Today the trash people came and took away my hope chest. Luckily I was not there to see it. Kris was. He said they had to bust it up to dump it in the garbage truck.
I guess I knew it couldn’t be saved when I insisted on pulling it out of the house during salvage. None of the guys, God bless ’em, had the heart to tell me to leave it. They silently unscrewed the hinges so I could pull out all my soaked and molding homemade sweaters (another sentimental keepsake, Lord knows I never needed them in Louisiana), and let me load it on the truck, even though it took up a ridiculous amount of space. We paid to store it, then drag it across the country, and my husband never said a word. Finally this weekend, I had Charles help me drag it out to the curb in a sudden last-minute decision before he and Bambi left to go home, and I tried not to look at it, sitting forlorn and peeling, next to the mailbox to be picked up and consigned to the landfill.
The chest was my last tangible link to my grandmother. It was hers when she got married in 1942 – a real Lane cedar chest, with beautiful mahogany veneer. It was a perfect example of 1940’s furniture – heavy and sleek. It went from my grandmother, to my mother to me, and still had the original dated “moth insurance” tag affixed to the inside of the lid. I loved it. It fit my grandmother to a T.
She herself was almost an icon. Tall ,lean, and redheaded, and impossibly tanned for being so, she was the image of the 1940’s “We can do it” woman worker poster. Everyone in the neighborhood called her “Toots”, even her grandchildren. I can still see her with her halter top and shorts, sunning on a chaise, cigarette in her long red laquered fingernails. She had a big voice, a big laugh, big hair, and a biting sense of humor. She was a woman of bold patterns, and bolder jewelry. She filled every room she entered, and everybody at the local beauty salon knew her and her unerring sense of style. I adored her. Â
The counterpoint she played to my grandfather was complete. Miserly in his affection, taciturn and dark, their relationship mystified. I remember her slipping us a fiver as children with a wink – “Don’t tell your Grandfather”. She loved life, and it loved her. I think he was rather a moth to her flame, but her dedication to him never waivered.

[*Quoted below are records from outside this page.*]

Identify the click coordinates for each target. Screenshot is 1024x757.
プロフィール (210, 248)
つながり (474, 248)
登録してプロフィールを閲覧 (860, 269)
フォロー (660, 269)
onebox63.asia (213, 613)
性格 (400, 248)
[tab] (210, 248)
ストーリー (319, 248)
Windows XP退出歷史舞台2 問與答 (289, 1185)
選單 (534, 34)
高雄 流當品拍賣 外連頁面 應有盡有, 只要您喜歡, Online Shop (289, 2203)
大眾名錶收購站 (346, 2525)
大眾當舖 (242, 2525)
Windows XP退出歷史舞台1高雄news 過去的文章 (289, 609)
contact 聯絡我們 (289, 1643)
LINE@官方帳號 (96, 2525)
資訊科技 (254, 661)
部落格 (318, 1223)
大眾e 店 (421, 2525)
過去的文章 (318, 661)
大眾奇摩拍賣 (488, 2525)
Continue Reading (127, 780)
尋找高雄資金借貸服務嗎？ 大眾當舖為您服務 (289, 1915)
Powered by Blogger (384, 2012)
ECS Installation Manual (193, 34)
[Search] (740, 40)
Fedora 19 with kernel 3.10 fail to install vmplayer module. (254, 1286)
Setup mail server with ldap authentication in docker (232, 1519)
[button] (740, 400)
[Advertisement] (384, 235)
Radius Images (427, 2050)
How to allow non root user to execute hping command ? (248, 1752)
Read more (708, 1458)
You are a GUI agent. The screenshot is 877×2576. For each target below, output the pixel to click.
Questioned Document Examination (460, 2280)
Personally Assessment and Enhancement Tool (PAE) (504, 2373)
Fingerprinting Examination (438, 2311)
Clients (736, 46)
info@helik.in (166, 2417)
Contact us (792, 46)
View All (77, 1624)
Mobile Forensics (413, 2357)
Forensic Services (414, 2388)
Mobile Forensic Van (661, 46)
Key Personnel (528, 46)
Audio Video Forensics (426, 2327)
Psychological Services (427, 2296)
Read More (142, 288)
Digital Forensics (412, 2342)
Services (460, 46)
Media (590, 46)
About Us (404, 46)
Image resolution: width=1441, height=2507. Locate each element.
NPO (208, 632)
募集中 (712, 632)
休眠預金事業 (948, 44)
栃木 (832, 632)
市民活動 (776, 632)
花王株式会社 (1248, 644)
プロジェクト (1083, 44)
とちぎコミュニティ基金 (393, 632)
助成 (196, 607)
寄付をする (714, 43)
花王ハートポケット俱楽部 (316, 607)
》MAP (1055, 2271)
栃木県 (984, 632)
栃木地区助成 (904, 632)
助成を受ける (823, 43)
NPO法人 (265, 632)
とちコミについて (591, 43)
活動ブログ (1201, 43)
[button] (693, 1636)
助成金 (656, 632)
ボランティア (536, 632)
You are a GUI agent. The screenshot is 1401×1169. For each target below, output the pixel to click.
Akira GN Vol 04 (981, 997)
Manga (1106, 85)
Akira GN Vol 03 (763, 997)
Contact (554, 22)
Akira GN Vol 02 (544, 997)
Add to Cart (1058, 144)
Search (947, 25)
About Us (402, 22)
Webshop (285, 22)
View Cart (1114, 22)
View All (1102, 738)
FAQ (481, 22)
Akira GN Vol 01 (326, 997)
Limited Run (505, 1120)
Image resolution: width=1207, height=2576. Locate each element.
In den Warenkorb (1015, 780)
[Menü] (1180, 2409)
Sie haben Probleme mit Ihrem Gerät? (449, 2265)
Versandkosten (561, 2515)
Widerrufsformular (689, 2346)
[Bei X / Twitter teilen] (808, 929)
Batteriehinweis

She literally dropped dead shortly after my first marriage, suffering a massive aneurysm while walking down the staircase. She was braindead before she ever hit the floor. It took her body a couple more agonizing days to catch up. She was buried on Easter Sunday in Rochester. I remember it snowed. And she was gone.Â
To someone who has lost everything, I will never again say “They are only things. You have what’s important”. First, it’s trite, and it’s dismissive of a person’s loss. And sometimes things are not things. That chest was a love song from my grandmother to my mother to me. It was hope in a box. Not just for one life, but for all the lives that will come and go in its wake. It is faith that something will remain when you are gone.
I miss that chest. I miss her.
I’m so sorry you had to give up the chest. I have a basement full of stuff from my mother’s house, because it’s the only connection I still have with her. Going through her house when she died was the hardest thing I think I’ve ever done, and I didn’t have to deal with the damage or mold or mushrooms. Know that I understand the connection.